## TO DO
Please repeat, exactly and without pictures, the lines of the entries below that run from the one containing "customer care" through the one containing "You consent to".

## EXERCISE INPUTS
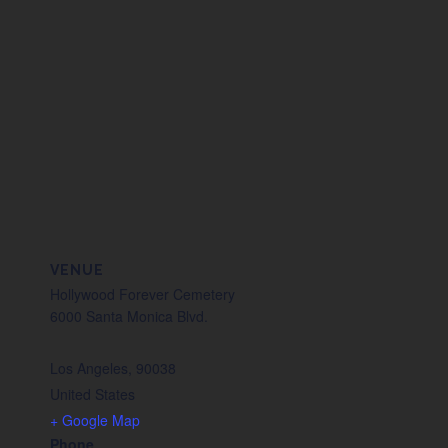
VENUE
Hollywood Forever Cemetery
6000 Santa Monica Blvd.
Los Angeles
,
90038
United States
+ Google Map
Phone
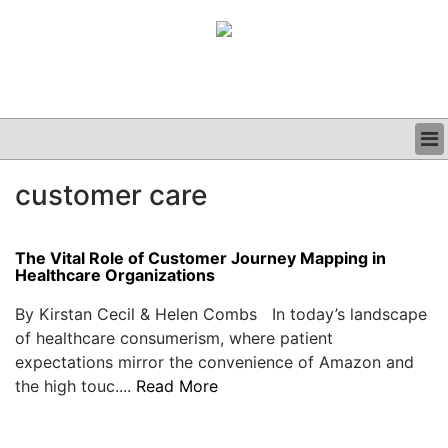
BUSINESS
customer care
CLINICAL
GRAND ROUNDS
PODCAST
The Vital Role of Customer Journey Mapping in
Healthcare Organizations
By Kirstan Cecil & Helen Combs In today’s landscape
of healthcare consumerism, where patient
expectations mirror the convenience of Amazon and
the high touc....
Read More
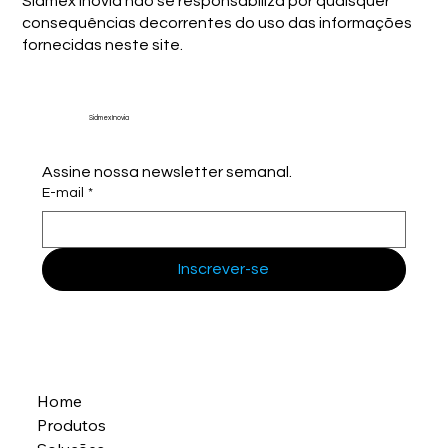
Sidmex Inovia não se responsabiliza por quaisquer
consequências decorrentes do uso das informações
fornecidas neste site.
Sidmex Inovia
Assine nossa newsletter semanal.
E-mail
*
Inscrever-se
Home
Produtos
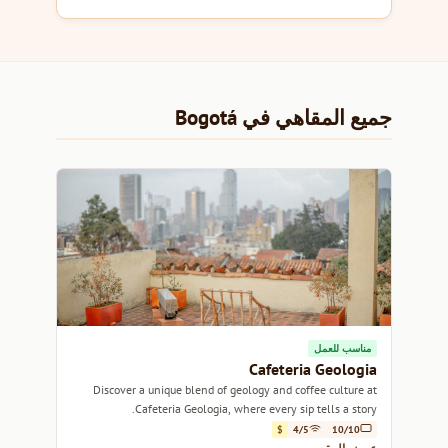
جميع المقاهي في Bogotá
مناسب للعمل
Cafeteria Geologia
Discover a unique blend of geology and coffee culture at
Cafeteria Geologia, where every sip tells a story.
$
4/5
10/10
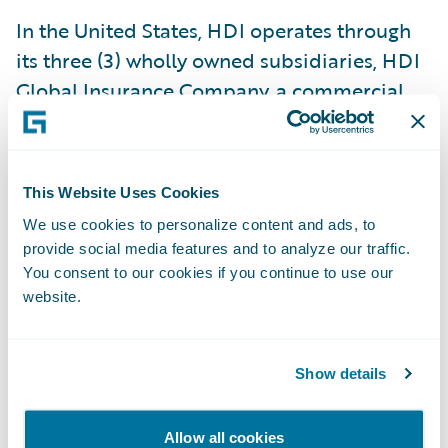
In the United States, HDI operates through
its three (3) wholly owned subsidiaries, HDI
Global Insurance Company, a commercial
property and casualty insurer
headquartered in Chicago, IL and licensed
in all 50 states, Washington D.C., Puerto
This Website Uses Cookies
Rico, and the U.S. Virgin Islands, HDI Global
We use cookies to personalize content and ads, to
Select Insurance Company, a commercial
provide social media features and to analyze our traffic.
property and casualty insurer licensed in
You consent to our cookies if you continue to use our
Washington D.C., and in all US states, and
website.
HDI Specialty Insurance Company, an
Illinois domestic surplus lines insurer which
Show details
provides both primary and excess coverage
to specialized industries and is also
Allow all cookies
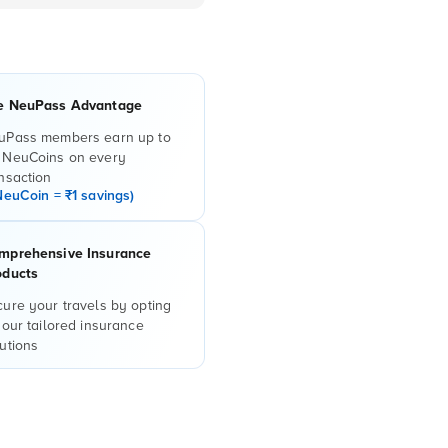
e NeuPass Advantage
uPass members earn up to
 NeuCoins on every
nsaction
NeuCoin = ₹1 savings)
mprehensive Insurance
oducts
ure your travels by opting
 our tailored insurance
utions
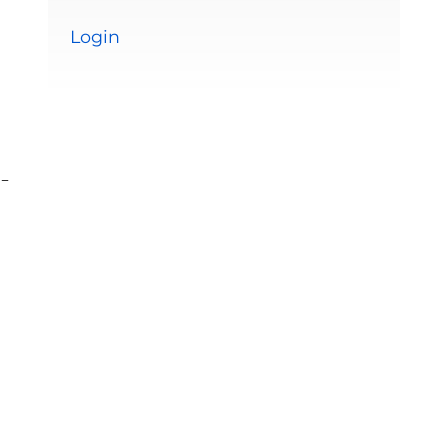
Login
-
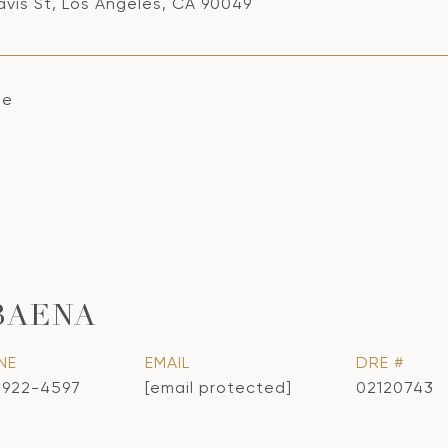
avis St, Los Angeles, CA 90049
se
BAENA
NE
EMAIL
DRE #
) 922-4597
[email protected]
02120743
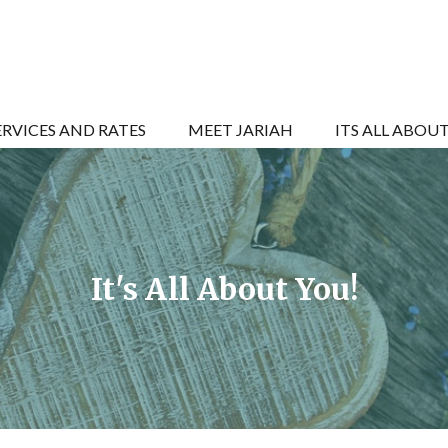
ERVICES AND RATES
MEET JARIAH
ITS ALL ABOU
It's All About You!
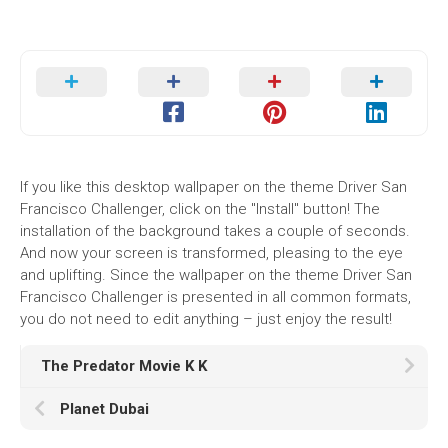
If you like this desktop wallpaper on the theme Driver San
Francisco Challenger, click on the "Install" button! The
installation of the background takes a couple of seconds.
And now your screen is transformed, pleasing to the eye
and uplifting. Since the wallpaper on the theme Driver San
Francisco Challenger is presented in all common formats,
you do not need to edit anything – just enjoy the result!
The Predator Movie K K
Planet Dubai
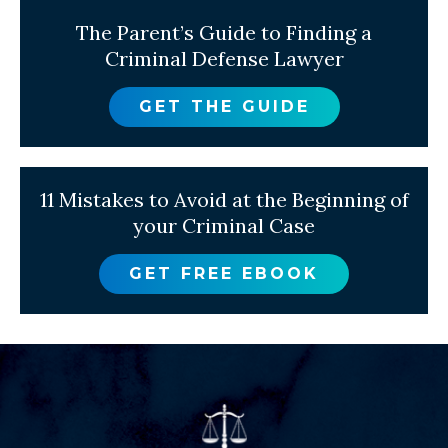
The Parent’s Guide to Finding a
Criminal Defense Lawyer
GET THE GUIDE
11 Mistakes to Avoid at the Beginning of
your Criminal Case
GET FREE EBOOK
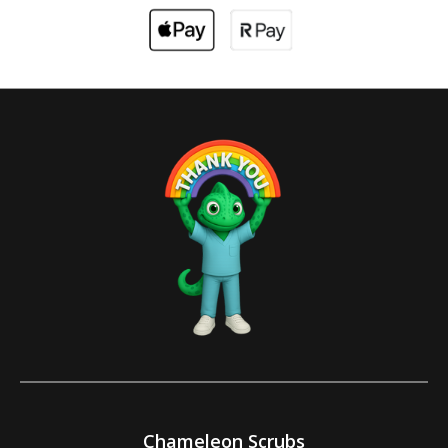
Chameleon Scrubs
...
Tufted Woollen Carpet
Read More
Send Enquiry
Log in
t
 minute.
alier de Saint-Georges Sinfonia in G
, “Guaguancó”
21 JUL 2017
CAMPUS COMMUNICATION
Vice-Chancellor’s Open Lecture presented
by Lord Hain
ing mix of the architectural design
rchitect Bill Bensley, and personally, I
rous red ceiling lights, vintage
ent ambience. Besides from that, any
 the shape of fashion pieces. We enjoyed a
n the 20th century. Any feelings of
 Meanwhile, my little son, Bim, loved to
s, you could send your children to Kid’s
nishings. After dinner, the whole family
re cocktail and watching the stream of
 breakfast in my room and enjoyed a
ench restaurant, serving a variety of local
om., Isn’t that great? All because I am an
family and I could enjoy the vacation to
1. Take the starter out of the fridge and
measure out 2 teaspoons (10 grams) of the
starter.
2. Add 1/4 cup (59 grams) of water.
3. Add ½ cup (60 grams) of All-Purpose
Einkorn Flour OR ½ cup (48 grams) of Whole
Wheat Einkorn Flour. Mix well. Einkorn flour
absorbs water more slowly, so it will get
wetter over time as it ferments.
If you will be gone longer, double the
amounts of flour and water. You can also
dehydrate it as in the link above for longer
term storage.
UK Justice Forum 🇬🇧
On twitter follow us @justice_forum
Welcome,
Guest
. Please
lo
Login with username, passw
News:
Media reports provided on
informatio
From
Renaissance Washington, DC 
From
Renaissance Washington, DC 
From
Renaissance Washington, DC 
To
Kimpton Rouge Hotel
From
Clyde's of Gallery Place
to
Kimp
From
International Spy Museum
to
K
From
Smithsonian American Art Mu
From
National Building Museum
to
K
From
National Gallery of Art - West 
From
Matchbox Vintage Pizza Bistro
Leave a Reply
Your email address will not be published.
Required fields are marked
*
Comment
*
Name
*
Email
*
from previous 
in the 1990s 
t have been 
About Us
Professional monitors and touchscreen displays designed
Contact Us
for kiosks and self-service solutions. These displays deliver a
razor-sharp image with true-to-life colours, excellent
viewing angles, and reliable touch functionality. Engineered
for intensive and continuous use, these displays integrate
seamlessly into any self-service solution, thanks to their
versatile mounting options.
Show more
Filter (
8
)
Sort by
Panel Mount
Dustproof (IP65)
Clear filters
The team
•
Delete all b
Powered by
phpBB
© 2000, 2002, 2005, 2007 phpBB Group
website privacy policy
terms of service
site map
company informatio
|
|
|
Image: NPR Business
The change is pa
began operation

## OUTPUT FOR THIS EXERCISE
customer care
CLINICAL
GRAND ROUNDS
PODCAST
The Vital Role of Customer Journey Mapping in
Healthcare Organizations
By Kirstan Cecil & Helen Combs In today’s landscape
of healthcare consumerism, where patient
expectations mirror the convenience of Amazon and
the high touc....
Read More
Sidmex Inovia não se responsabiliza por quaisquer
consequências decorrentes do uso das informações
fornecidas neste site.
Sidmex Inovia
Assine nossa newsletter semanal.
E-mail
*
Inscrever-se
Home
Produtos
جميع المقاهي في Bogotá
مناسب للعمل
Cafeteria Geologia
Discover a unique blend of geology and coffee culture at
Cafeteria Geologia, where every sip tells a story.
$
4/5
10/10
In the United States, HDI operates through
its three (3) wholly owned subsidiaries, HDI
Global Insurance Company, a commercial
property and casualty insurer
headquartered in Chicago, IL and licensed
in all 50 states, Washington D.C., Puerto
This Website Uses Cookies
Rico, and the U.S. Virgin Islands, HDI Global
We use cookies to personalize content and ads, to
Select Insurance Company, a commercial
provide social media features and to analyze our traffic.
property and casualty insurer licensed in
You consent to our cookies if you continue to use our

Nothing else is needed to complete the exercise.